Sorry it wasn't a better day for you.  
XXX


----------



## Viv123 (Jan 25, 2017)

Awww thank you sooo much! I know.. it was kinda sucky..Thank you re. the tips on Day 1 or no. Day 1 for me was weird.
I spoke to the scanning clinic and they said count yesterday as day 1 as there were some big ol' chunks in there( tmi!), it happens all the time on chlomid cycles .. today was sporadic and then this evening it looks like the normal flow is coming back! ( sooo funny we can all talk freely about this on here) so I am somewhat relieved. Booked in for that scan on the 9th and then I booked in with my gynae for the 14th, he is also a fertility specialist so will be taking all mine and my DH results over too. NHS appointment is too far away and want to get on with it already! I'm interested what he will say about chlomid. My doc said she would prescribe a higher dose after the polyp is removed....will be good to speak to someone who knows this stuff inside and out! 

THATS FANTASTIC about your dom Folly!!!! YAY!! Im sooo happy for you)) Ok cool re. trigger shot! Sooo exciting!! haha thats brilliant about taking a day off! My DH and me literally did it every day and twice on the weekend over my fertile window and by the end I was like arggggh noo moo ore    it def. was not relaxing and chill! 

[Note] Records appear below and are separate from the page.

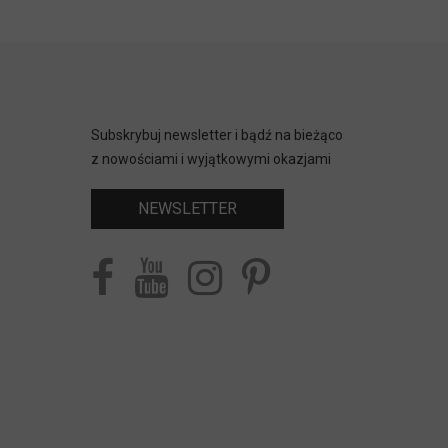
Subskrybuj newsletter i bądź na bieżąco
z nowościami i wyjątkowymi okazjami
NEWSLETTER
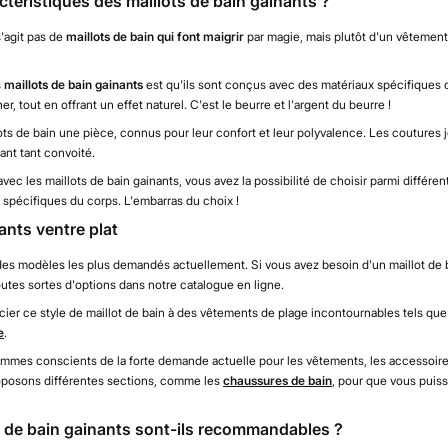
ctéristiques des maillots de bain gainants ?
 s'agit pas de
maillots de bain qui font maigrir
par magie, mais plutôt d'un vêtement
s
maillots de bain gainants
est qu'ils sont conçus avec des matériaux spécifiques d
r, tout en offrant un effet naturel. C'est le beurre et l'argent du beurre !
ots de bain une pièce, connus pour leur confort et leur polyvalence. Les coutures 
sant tant convoité.
 avec les maillots de bain gainants, vous avez la possibilité de choisir parmi différ
 spécifiques du corps. L'embarras du choix !
ants ventre plat
des modèles les plus demandés actuellement. Si vous avez besoin d'un maillot de b
utes sortes d'options dans notre catalogue en ligne.
er ce style de maillot de bain à des vêtements de plage incontournables tels que
e
.
mes conscients de la forte demande actuelle pour les vêtements, les accessoire
oposons différentes sections, comme les
chaussures de bain
, pour que vous puiss
s de bain gainants sont-ils recommandables ?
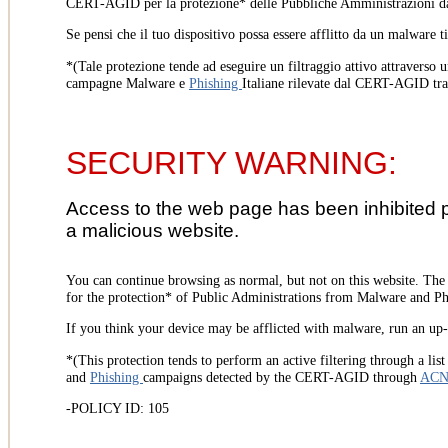
CERT-AGID per la protezione* delle Pubbliche Amministrazioni d
Se pensi che il tuo dispositivo possa essere afflitto da un malware t
*(Tale protezione tende ad eseguire un filtraggio attivo attraverso u
campagne Malware e
Phishing
Italiane rilevate dal CERT-AGID tr
SECURITY WARNING:
Access to the web page has been inhibited 
a malicious website.
You can continue browsing as normal, but not on this website. Th
for the protection* of Public Administrations from Malware and Phi
If you think your device may be afflicted with malware, run an up-t
*(This protection tends to perform an active filtering through a lis
and
Phishing
campaigns detected by the CERT-AGID through
AC
-POLICY ID: 105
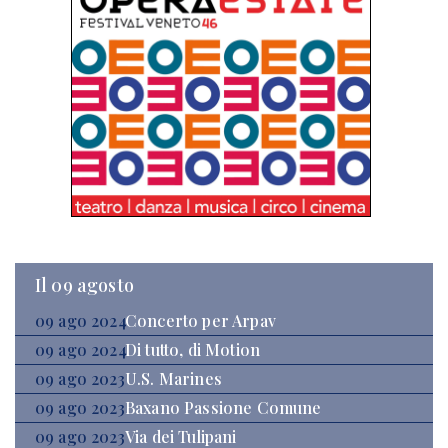
Il 09 agosto
09 ago 2024
Concerto per Arpav
09 ago 2024
Di tutto, di Motion
09 ago 2023
U.S. Marines
09 ago 2023
Baxano Passione Comune
09 ago 2023
Via dei Tulipani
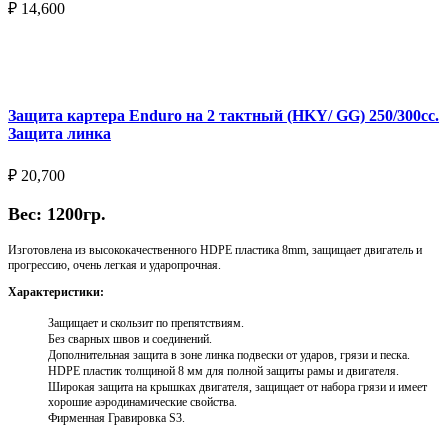
₽
14,600
Выберите параметры
Защита картера Enduro на 2 тактный (HKY/ GG) 250/300cc.
Защита линка
₽
20,700
Вес: 1200гр.
Изготовлена из высококачественного HDPE пластика 8mm, защищает двигатель и
прогрессию, очень легкая и ударопрочная.
Характеристики:
Защищает и скользит по препятствиям.
Без сварных швов и соединений.
Дополнительная защита в зоне линка подвески от ударов, грязи и песка.
HDPE пластик толщиной 8 мм для полной защиты рамы и двигателя.
Широкая защита на крышках двигателя, защищает от набора грязи и имеет
хорошие аэродинамические свойства.
Фирменная Гравировка S3.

Thank you again and please keep me posted!!    xoxox


----------



## MrsWils (Jan 11, 2017)

Haha yes bd- img on demand isn't fun 😂 

Good luck with your appointments this week- let me know how you get on! 

Xxx


----------



## MrsWils (Jan 11, 2017)

How did your app go VIv? Xx


----------



## Viv123 (Jan 25, 2017)

Helloooo  Sorry about the tardy response....was laying low after scan. So as I thought the polyp still there, and it seems to be slightly bigger, boooo..    But i am seeing the gynae on Tuesday! Will let you know how it goes for sure.. Knowing that the polyp is there and needs to be dealt with has taken some of my mania about the whole thing away this month... recording of temps, strict diet/ vitamin regime. I have been trying to plan a time line in my head as hubby is off on a trip end July!   anyways.. thats my latest. How are you? how is it going? i saw you felt crappy a few days ago on one of the threads? Hope you are feeling better? huge hugs to you.xox


----------



## MrsWils (Jan 11, 2017)

Hey Viv, good to hear from you! Ah I'm sorry about that- how bloody annoying. Hope the doc gets a good plan together for you so you can move forward from it! Please let me know how it goes! 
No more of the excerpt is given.